During this period, women were more likely to have a more advanced disease: they were persistently less likely than men to have claudication (P = .0002; Fig 3, A), and until 2003, they were more likely to have critical limb ischemia (CLI; P < .0001). Beginning in 2005, the trend for women with CLI started to decline; and in 2007 the difference between men and women reversed, with 31.4% of women hospitalized with CLI vs 32.3% of men (P < .0001; Fig 3, B).

Trend analysis for the utilization of different vascular procedures 

The management of PAD has changed dramatically in the last decade (Fig 4): the rate of endovascular revascularizations increased by 146%, the number of open revascularization dropped by 32%, and major amputation rates decreased substantially. Several observations were noted in comparing the genders:

Open revascularizations for LE PAD decreased significantly in both men and women over time (30% and 36% decrease, respectively, from 1998 to 2007).
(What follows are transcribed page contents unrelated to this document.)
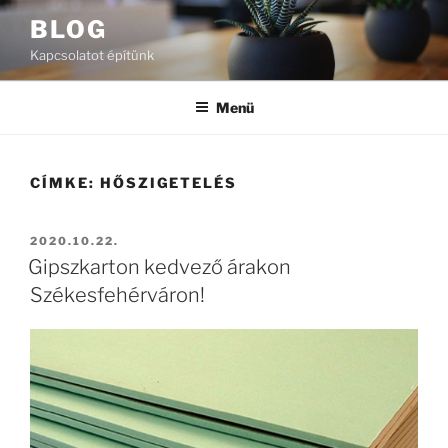
Tartalomhoz
BLOG
Kapcsolatot építünk
Menü
CÍMKE:
HŐSZIGETELÉS
BEKÜLDVE:
2020.10.22.
Gipszkarton kedvező árakon
Székesfehérváron!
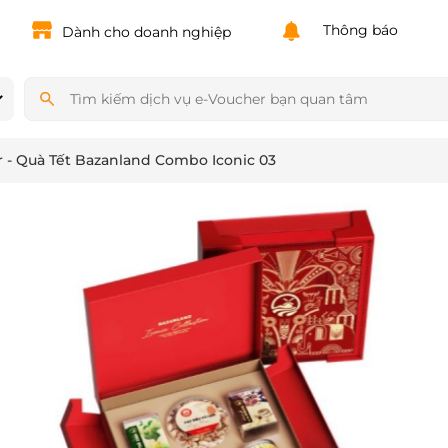
Thông báo
Dành cho doanh nghiệp
 - Quà Tết Bazanland Combo Iconic 03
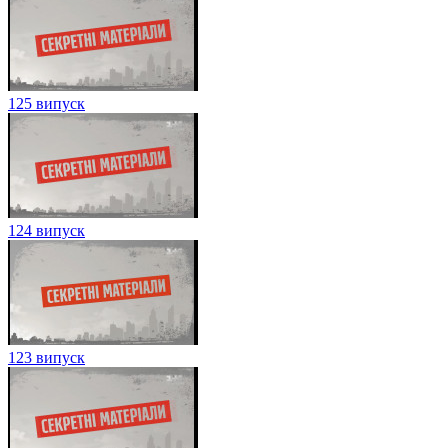
125 випуск
124 випуск
123 випуск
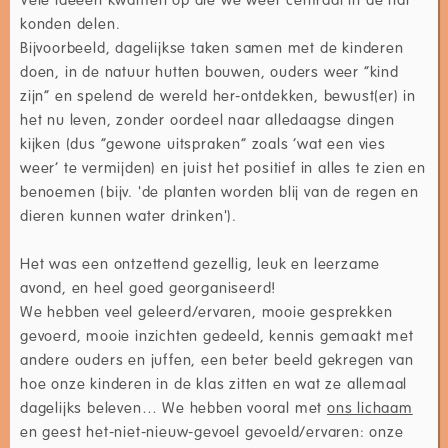
konden delen.
Bijvoorbeeld, dagelijkse taken samen met de kinderen
doen, in de natuur hutten bouwen, ouders weer “kind
zijn” en spelend de wereld her-ontdekken, bewust(er) in
het nu leven, zonder oordeel naar alledaagse dingen
kijken (dus “gewone uitspraken” zoals ‘wat een vies
weer’ te vermijden) en juist het positief in alles te zien en
benoemen (bijv. 'de planten worden blij van de regen en
dieren kunnen water drinken').
Het was een ontzettend gezellig, leuk en leerzame
avond, en heel goed georganiseerd!
We hebben veel geleerd/ervaren, mooie gesprekken
gevoerd, mooie inzichten gedeeld, kennis gemaakt met
andere ouders en juffen, een beter beeld gekregen van
hoe onze kinderen in de klas zitten en wat ze allemaal
dagelijks beleven… We hebben vooral met
ons lichaam
en geest het-niet-nieuw-gevoel gevoeld/ervaren: onze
Women with PAD were consistently less likely to undergo open revascularization throughout the entire period (P < .0001; Fig 4, A).

Hospitalizations associated with endovascular procedures rose significantly for both genders: endovascular procedures increased by 144% in men and 148% in women with PAD. No pronounced differences in the utilization of endovascular procedures among men and women were documented (Fig 4, B); the trends appeared to be superimposable (P = .1163).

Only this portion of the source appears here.